Fraser affordable housing complex looks for way to fund mold remediation
August 1, 2008
The Fox Run Holdings Inc., the general partner of workforce housing units in Fraser, is searching for ways to remediate mold contamination costing the project money it doesn’t have.
Discovering mold in various crawl spaces of the 64-unit housing project this spring led Fox Run management to allow tenants to break leases and move out if they wished.
As many as 23 of the units now sit vacant, costing the project a $36,000-plus shortfall in lost rent.
It was found that a total of 26 units have “varied degrees of fungal growth,” including 16 with “minor mold.”
Fox Run board members are using a $30,000 Grand County Housing Authority grant toward clean-up efforts. The board’s immediate goal is to mitigate those with mold to a lesser-degree and make them safe to rent to aid the project’s cash flow.
In July 14 minutes from a special board meeting on the issue, the Fox Run board stated it has a draft of a release form for tenants to sign relieving the housing authority board and Fox Run of any liability.
“The only units that will be left vacant are those that have major mold,” the minutes state.
In all, complete remediation of all mold-affected units is estimated to cost $92,851, according to Housing Authority Executive Director Jim Sheehan. To permanently fix the problem so that is does not return, meaning attention to drainage and more advanced ways to keep water out of unit crawl spaces, that estimate jumps closer to $262,000.
“We put sump pumps in units last May to help keep the water from collecting in the crawl spaces,” Sheehan said.
It was hoped a Colorado USDA Rural Development grant would come through to help cover the cost of a permanent fix to the mold problem, but no funds were granted, according to Sheehan.
Fox Run board members have been looking to the project’s limited funding partner, Housing Outreach Fund, for a safety net.
Housing Outreach invested nearly one-third of the cost of the project when it was built , around $2 million, with limited ownership interest for a 15 year period. By doing so, the limited partner gained tax credits for building affordable housing.
“We’re still working with the funding partners (The project’s mortgage lender Colorado Housing and Finance Authority, the Colorado Division of Housing and Housing Outreach), hoping they can step up to the plate and help us deal with this,” Sheehan said.
A Colorado Division of Housing Community Development block grant was key to the $7.3 million project when it was built, allowing it to keep rents below market value.

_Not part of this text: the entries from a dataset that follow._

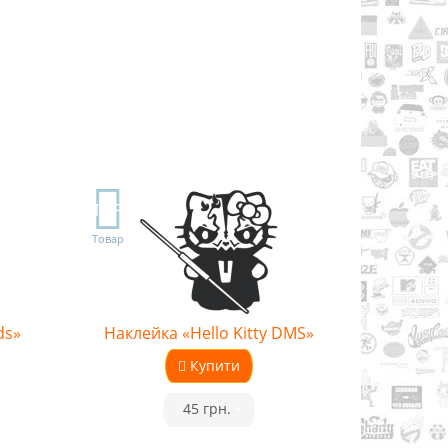
TOP
Товар
ds»
Наклейка «Hello Kitty DMS»
Купити
•
45 грн.
•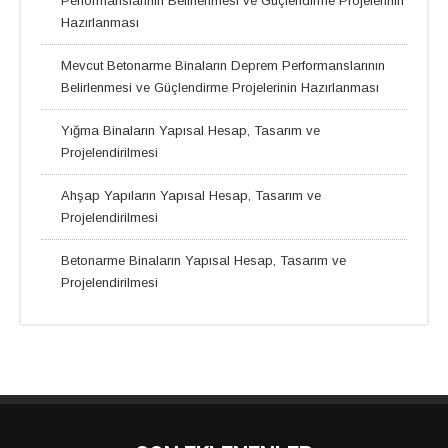
Performanslarının Belirlenmesi ve Güçlendirme Projelerinin
Hazırlanması
Mevcut Betonarme Binaların Deprem Performanslarının
Belirlenmesi ve Güçlendirme Projelerinin Hazırlanması
Yığma Binaların Yapısal Hesap, Tasarım ve
Projelendirilmesi
Ahşap Yapıların Yapısal Hesap, Tasarım ve
Projelendirilmesi
Betonarme Binaların Yapısal Hesap, Tasarım ve
Projelendirilmesi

As much as $3.4 million is still owed on the 6-year-old project.
The Fox Run board is contemplating refinancing to help open up funds.
The board also plans to meet with the towns of Winter Park and Fraser, Grand County and Winter Park Resort for other solutions.
Aggravation of drainage issues may point to snow storage on Wapiti Drive on the hill above Fox Run buildings.
“If we had our druthers, the (Fox Run) project would be sitting on a different site with perfect drainage,” Sheehan said.